Décret n°2020-151 du 20 février 2020 portant autorisation d’un traitement automatisé de données à caractère personnel dénommé « application mobile de prise de notes »

Le décret du 20 février 2020 portant autorisation d’un traitement automatisé de données à caractère personnel dénommé « application mobile de prise de notes » dit « GendNotes », a été publié au Journal officiel du 22 février 2020. Le texte réglementaire avait donné lieu précédemment à un avis de la Cnil en date du 3 octobre 2019.

Comme le rappelle la notice du décret, il s’agit d’un traitement automatisé de données à caractère personnel permettant de faciliter le recueil et la conservation, en vue de leur exploitation dans d’autres traitements de données, notamment par le biais d’un système de pré-renseignement, des informations collectées par les militaires de la gendarmerie nationale à l’occasion d’actions de prévention, d’investigations ou d’interventions nécessaires à l’exercice des missions de police judiciaire et administrative.
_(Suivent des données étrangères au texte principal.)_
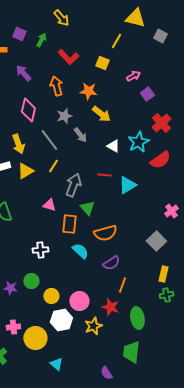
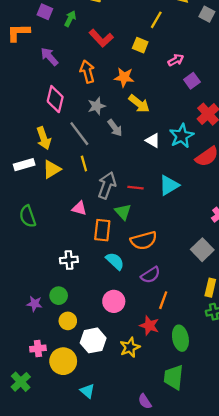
yellow line: (53, 166) -> (84, 163), turned -48
red line: (104, 175) -> (136, 188), moved
yellow circle: (51, 296) -> (68, 321), moved
pink circle: (79, 301) -> (114, 301), moved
Le contenu du décret appelle les remarques suivantes :

  1. Les données sensibles : cela figure au terme de l’article 2 du texte. La collecte de données sensibles pourra être effectuée en cas « de nécessité absolue ». Si cette possibilité ne peut être qu’exceptionnelle, on peut se demander quelles garanties pour les intéressés quant à la légalité de cette collecte, quant à la crédibilité des informations en cause ? Faute de réponse légale à ces questions, le décret traduit une ingérence disproportionnée dans l’exercice par les intéressés de leur droit au respect de leur vie privée. L’enregistrement, même s’il n’est effectué que dans les cas de nécessité absolue, de données faisant apparaître les origines « raciales » ou ethniques, les opinions politiques, philosophiques ou religieuses, l’appartenance syndicale, ou encore des informations relatives à la santé ou à la vie sexuelle, ne respecte pas le principe de proportionnalité. De telles données ne sont ni adéquates, ni pertinentes, ni proportionnées à la finalité d’information du traitement « GendNotes ». D’autant plus que le décret attaqué ne définit nullement les cas de nécessité absolue dans lesquels celles-ci seraient susceptibles d’être collectées. 
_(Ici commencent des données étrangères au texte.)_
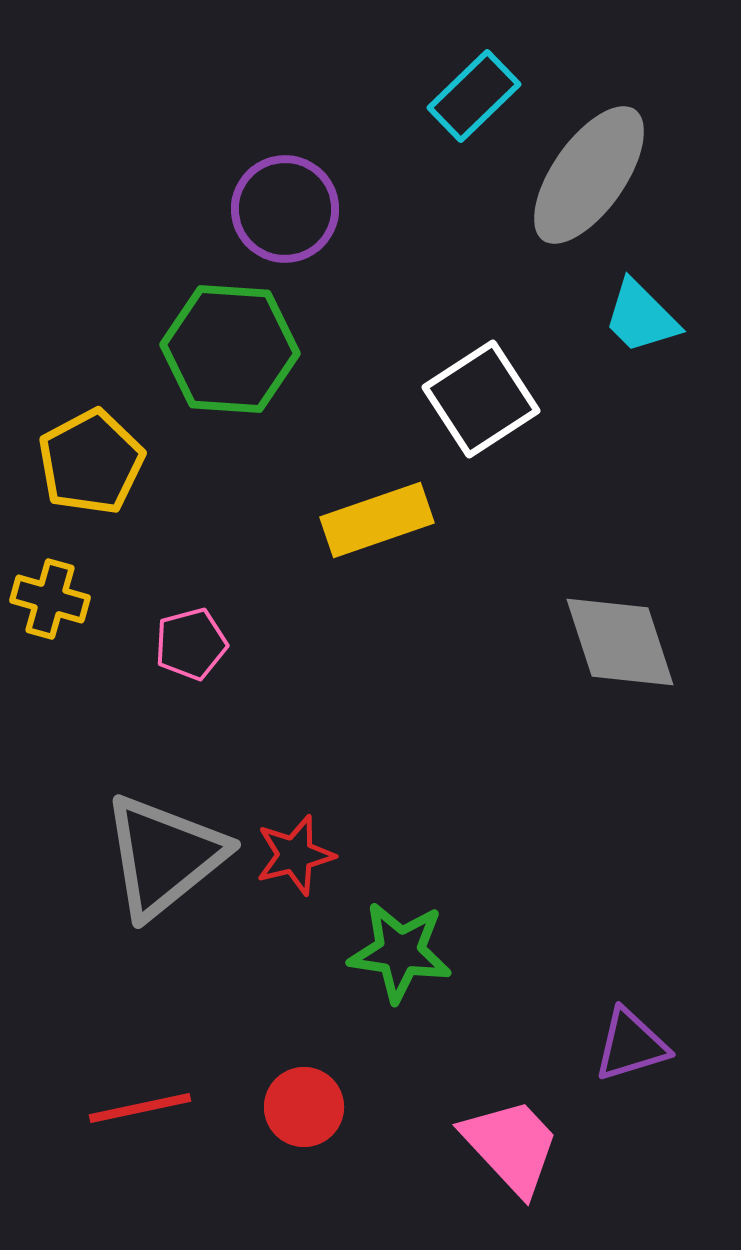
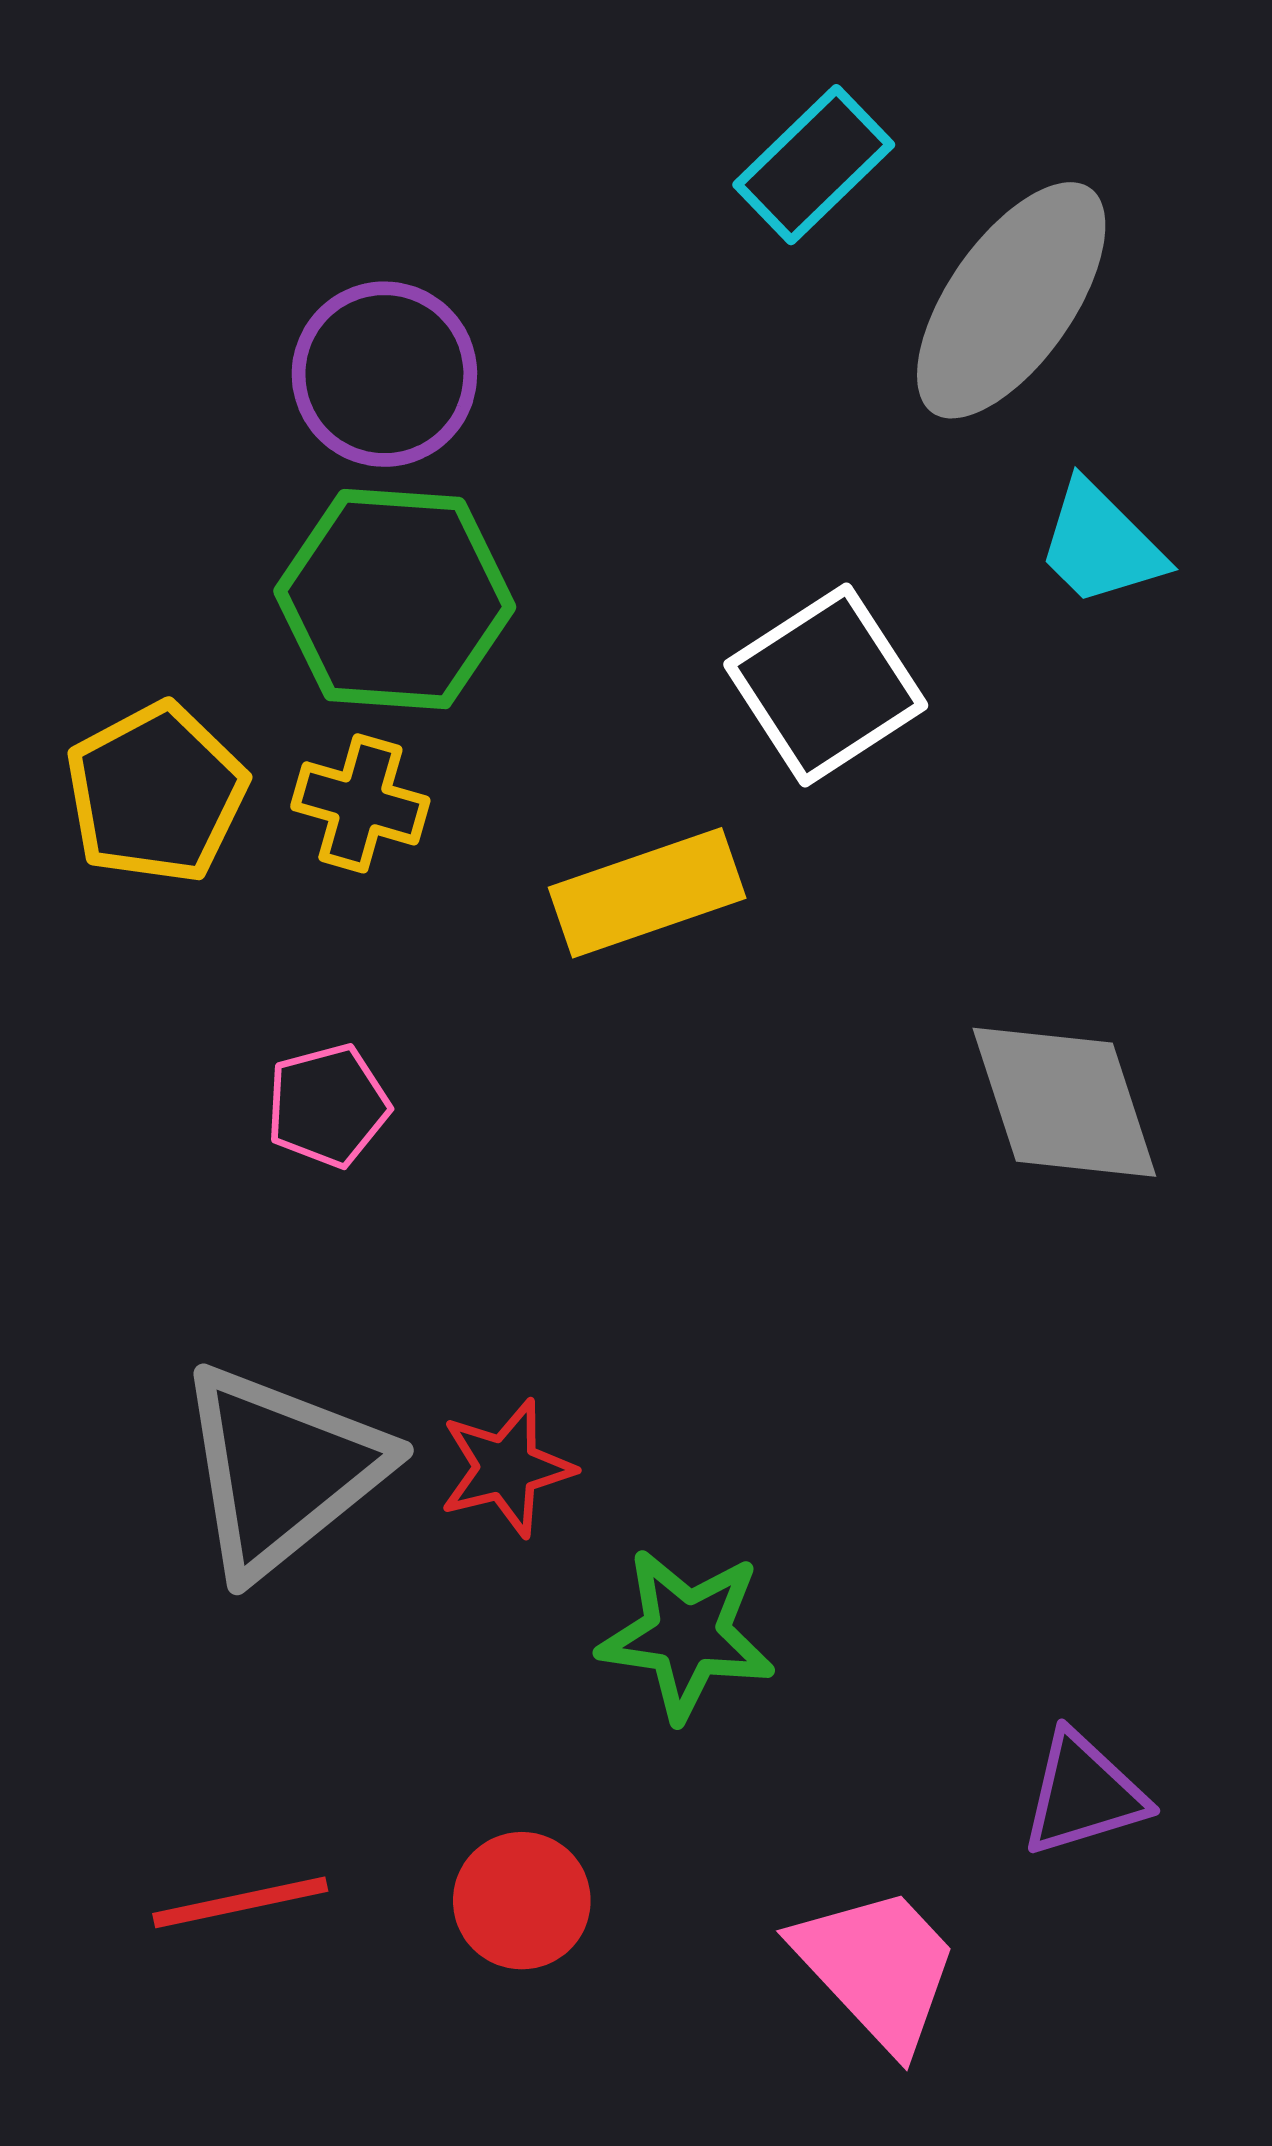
purple circle: (285, 209) -> (384, 374), moved
yellow cross: (50, 599) -> (360, 803), moved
  2. Les données concernant des mineurs : l’avis de la Cnil du 3 octobre 2019 rappelle que le traitement « GendNotes » peut enregistrer des données relatives à des personnes mineures, et que de ce fait il est indispensable d’être explicite sur les droits d’information, d’accès, de rectification, d’effacement des données. Au-delà des garanties à prendre concernant les droits d’information, d’opposition, etc. à l’égard des personnes vulnérables (ce qui inclut les enfants), l’inscription dans des fichiers de mineurs à des fins uniquement administratives et portant sur une seule éventualité ne saurait être admissible. Il est à rappeler que la Convention internationale des droits de l’enfant est particulièrement soucieuse de la protection de la vie privée des mineurs : « Nul enfant ne fera l’objet d’immixtions arbitraires ou illégales dans sa vie privée, sa famille, son domicile ou sa correspondance, ni d’atteintes illégales à son honneur et à sa réputation. L’enfant a droit à la protection de la loi contre de telles immixtions ou de telles atteintes » (article 16).
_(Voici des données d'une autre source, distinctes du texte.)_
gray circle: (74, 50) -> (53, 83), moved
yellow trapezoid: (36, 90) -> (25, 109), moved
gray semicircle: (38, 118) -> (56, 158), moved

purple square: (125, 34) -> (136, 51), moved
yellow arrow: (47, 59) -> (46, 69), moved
  3. Les mesures de sécurité des données : la Cnil, dans son avis du mois d’octobre 2019, ne cache pas son inquiétude. Elle émet certaines critiques pour conclure que « De façon générale, la commission regrette fortement que le ministère n’ai pas prévu des mesures des chiffrement des terminaux ainsi que des supports de stockage ; ce type de mesure de sécurité, qui devient de plus en plus commun et facile à mettre en œuvre, apparaît comme étant le seul moyen fiable de garantir la confidentialité des données stockées sur un équipement mobile en cas de perte ou de vol. ».
  4. L’interconnexion avec d’autres fichiers : il est à relever l’insuffisance voire l’absence des garanties susceptibles de faire obstacle à une interconnexion de ce fichier avec d’autres, comme le traitement des antécédents judiciaires (Taj). Une telle combinaison ne peut en effet manquer d’accroître un peu plus encore l’impact néfaste de ce nouveau fichier sur les droits et libertés des citoyennes et citoyens.
  5. La liste des accédants et des destinataires : les données collectées seront accessibles à des militaires de la gendarmerie, aux autorités judiciaires, au préfet ou au maire de la commune concernée « dans la stricte limite où l’exercice de leurs compétences le rend nécessaire, sous réserve que le cadre dans lequel ces informations ont été collectées rende possible cette communication, et dans la stricte limite du besoin d’en connaître ». La Cnil a, là aussi, pointé quelques inquiétudes puisqu’elle a réclamé du ministère «la nécessité de contrôler de façon stricte les attributions et le besoin d’en connaître de ces destinataires en application des dispositions légales en vigueur ».